We thus finally reach this definition. Mathematics is the study of the substance of hypotheses with a view to the tracing of necessary conclusions from them. It is pure when the hypothes[e]s contain nothing not relevant to the forms of deduction.

1895 [c.] | On Quantity, with special reference to Collectional and Mathematical Infinity | NEM 4:267-268

…the distinguishing characteristic of mathematics is that it is the scientific study of hypotheses which it first frames and then traces to their consequences. Mathematics is either applied or pure. Applied mathematics treats of hypotheses in the forms in which they are first suggested by experience, involving more or less of features which have no bearing upon the forms of deduction of consequences from them. Pure mathematics is the result of an afterthought by which these irrelevant features are eliminated.

1902 | Truth and Falsity and Error | CP 5.567

Projective geometry is not pure mathematics, unless it be recognized that whatever is said of rays holds good of every family of curves of which there is one and one only through any two points, and any two of which have a point in common. But even then it is not pure mathematics until for points we put any complete determinations of any two-dimensional continuum. Nor will that be enough. A proposition is not a statement of perfectly pure mathematics until it is devoid of all definite meaning, and comes to this – that a property of a certain icon is pointed out and is declared to belong to anything like it, of which instances are given. The perfect truth cannot be stated, except in the sense that it confesses its imperfection. The pure mathematician deals exclusively with hypotheses.

1903 | Lowell Lectures. 1903. Lecture 3 | MS [R] 459:4

I would define Pure Mathematics as the science of pure hypotheses perfectly definite in all respects which can create or destroy forms of necessary consequences from them and entirely indeterminate in other respects.

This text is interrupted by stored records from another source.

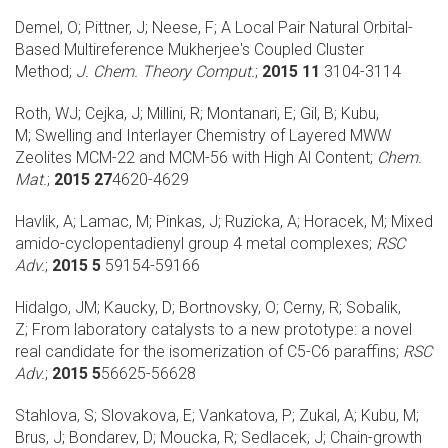
Demel, O; Pittner, J; Neese, F;
A Local Pair Natural Orbital-
Based Multireference Mukherjee's Coupled Cluster
Method;
J. Chem. Theory Comput.
;
2015 11
3104-3114
Roth, WJ; Cejka, J; Millini, R; Montanari, E; Gil, B; Kubu,
M;
Swelling and Interlayer Chemistry of Layered MWW
Zeolites MCM-22 and MCM-56 with High Al Content;
Chem.
Mat.
;
2015 27
4620-4629
Havlik, A; Lamac, M; Pinkas, J; Ruzicka, A; Horacek, M;
Mixed
amido-cyclopentadienyl group 4 metal complexes;
RSC
Adv.
;
2015 5
59154-59166
Hidalgo, JM; Kaucky, D; Bortnovsky, O; Cerny, R; Sobalik,
Z;
From laboratory catalysts to a new prototype: a novel
real candidate for the isomerization of C5-C6 paraffins;
RSC
Adv.
;
2015 5
56625-56628
Stahlova, S; Slovakova, E; Vankatova, P; Zukal, A; Kubu, M;
Brus, J; Bondarev, D; Moucka, R; Sedlacek, J;
Chain-growth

1903 | Useful for 3rd or 4th? | MS [R] 466:10-11

I […] define Pure Mathematics as that Mathematics which leaves its assumptions entirely indeterminate in respects which have no bearing upon the manner in which they can be combined to produce conclusions.

1903 | Lecture 5,. Vol. 2 | MS [R] 470:132

Pure mathematics differs from mathematics in general in not admitting into its hypotheses any element that does affect their logical possibility or impossibility.

1903 [c.] | On Dyadics: the Simplest Possible Mathematics | MS [R] 3:1

Mathematics will here be understood to be the science which sets up hypotheses with a view to doing what it proceeds to do, namely, to deduce their consequences, and to study the methods of doing so. Pure Mathematics will be understood to be a kind of mathematics which, as far as possible, eliminates from its hypotheses all that does not concern the forms of deduction of consequences from them.

1906 [c.] | L [R] | MS [R] 601:21-22

… pure Mathematics […] is simply the science of the necessary and definite results that would flow from the truth of propositions, as to whose actual truth the group of mathematicians, as such, professes neither responsibility nor interest.